**TASK DESCRIPTION**
Without any pictures, print the lines below from the one that has "Reseña enviada" through the one that has "من التاجر قبل إتمام أي عملية بيع أو شراء.", exactly and nothing else.

::::::

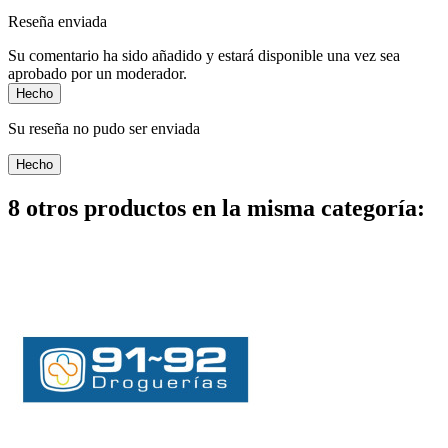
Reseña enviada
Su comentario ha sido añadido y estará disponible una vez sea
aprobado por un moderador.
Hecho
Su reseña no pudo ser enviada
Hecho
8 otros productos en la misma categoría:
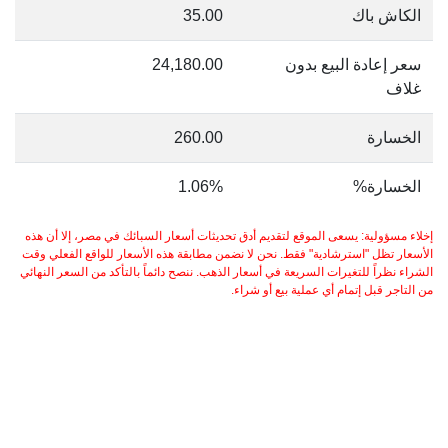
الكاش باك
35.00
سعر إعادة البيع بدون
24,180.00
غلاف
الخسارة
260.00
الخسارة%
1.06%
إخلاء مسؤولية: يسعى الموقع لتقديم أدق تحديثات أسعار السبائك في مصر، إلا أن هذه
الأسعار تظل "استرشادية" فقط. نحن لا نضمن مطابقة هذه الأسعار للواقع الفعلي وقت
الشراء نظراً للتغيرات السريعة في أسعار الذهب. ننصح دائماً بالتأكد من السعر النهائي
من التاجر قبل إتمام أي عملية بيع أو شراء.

::::::

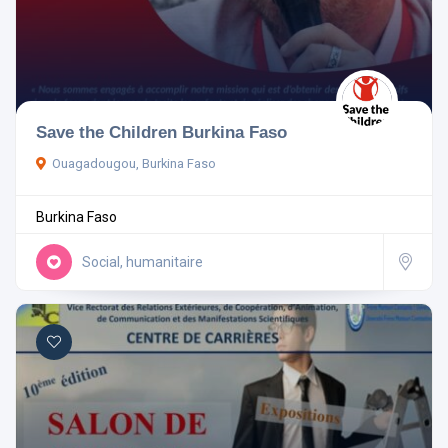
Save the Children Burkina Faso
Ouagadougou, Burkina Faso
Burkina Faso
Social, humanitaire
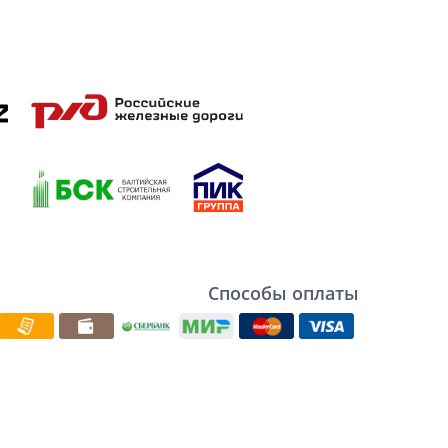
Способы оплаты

::::::

**TASK SOLUTION**
Reseña enviada
Su comentario ha sido añadido y estará disponible una vez sea
aprobado por un moderador.
Hecho
Su reseña no pudo ser enviada
Hecho
8 otros productos en la misma categoría:
الكاش باك
35.00
سعر إعادة البيع بدون
24,180.00
غلاف
الخسارة
260.00
الخسارة%
1.06%
إخلاء مسؤولية: يسعى الموقع لتقديم أدق تحديثات أسعار السبائك في مصر، إلا أن هذه
الأسعار تظل "استرشادية" فقط. نحن لا نضمن مطابقة هذه الأسعار للواقع الفعلي وقت
الشراء نظراً للتغيرات السريعة في أسعار الذهب. ننصح دائماً بالتأكد من السعر النهائي
من التاجر قبل إتمام أي عملية بيع أو شراء.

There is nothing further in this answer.